"A REGROUNDED education system is absolutely essential," said writer Kenneth White in his brilliant Consignia Lecture at the Edinburgh Book Festival last month. What did he mean?
For White, modernity is finished. That means "the end of the age of mastery of man over nature" which started with Descartes but has dwindled into platitude and inanity (the mass media) punctuated by moments of catastrophe (Auschwitz, Chernobyl). This is, fundamentally, a problem of culture: the way the human being relates to the earth and thereby "makes a world".
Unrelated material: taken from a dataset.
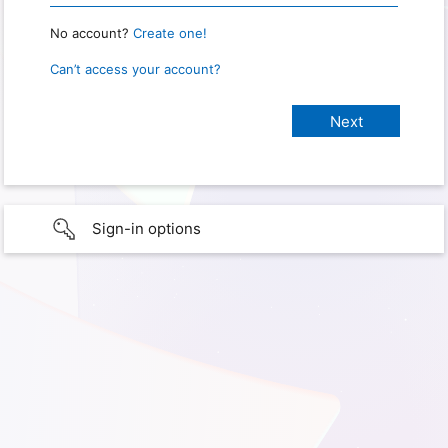
No account?
Create one!
Can’t access your account?
Sign-in options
So, in his "remapping of Scotland", White looked at the land itself in a remarkably visual evocation of its ancient volcanic ground rock, overlaid by sediment formed out of world river systems, petrified tropical forests and upheavals of oceanic mudbeds. Keep in vital contact with this earth-ground and a great culture could evolve.
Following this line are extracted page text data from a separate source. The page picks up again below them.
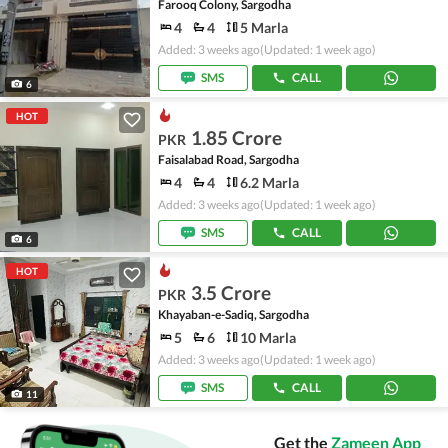
Farooq Colony, Sargodha
4
4
5 Marla
Added: 3 weeks ago
(Updated: 1 week ago)
SMS
CALL
6
HOT
1.85 Crore
PKR
Faisalabad Road, Sargodha
4
4
6.2 Marla
Added: 3 weeks ago
(Updated: 1 week ago)
SMS
CALL
6
HOT
3.5 Crore
PKR
Khayaban-e-Sadiq, Sargodha
5
6
10 Marla
Added: 3 weeks ago
(Updated: 1 week ago)
SMS
CALL
11
Get the
Zameen App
He was indicating a larger sense of time and space, and a mind as complex as this landscape but also simple, clear and hard in its outlines. He raised the examples of "reality-thinkers" such as Duns Scotus or those philosophical adventurers in the geographies and economies of the world, the "wandering Scots". This is a huge field, but you could say that White restores a sense of content to the vacuous endgame of contemporary "culture".
So, does Scottish education inhabit the high terrain or does it, too, veer between platitude and catastrophe? The answer is obvious. Over the past 30 years all the energy in the system has been spent on structural technicalities, especially assessment systems. Content has found itself so squeezed that there barely remains any of serious worth.
Outdoor education? Disappeared. History? The study of catastrophes not enlightenments. English? Ten tired texts across the whole of Scotland. Languages? Too "difficult". Geology? Not taught in the country that invented it. Art and music? Marginalised. Physical education? A series of games. Social education? The same weary and limiting topics every year.
Great growth, though, in computing and business studies. But what, in the fundamental cultural context, are these subjects for? For "globalisation" perhaps. And globalisation - think of our politicians - prefers platitude.
Genuine global culture will begin with the study of the local and emanate out to Europe and the world in concentric circles. Like the earth-making seismic movements evoked by Kenneth White, a leading Scoto-European exponent of the type of really radical thinking we badly need.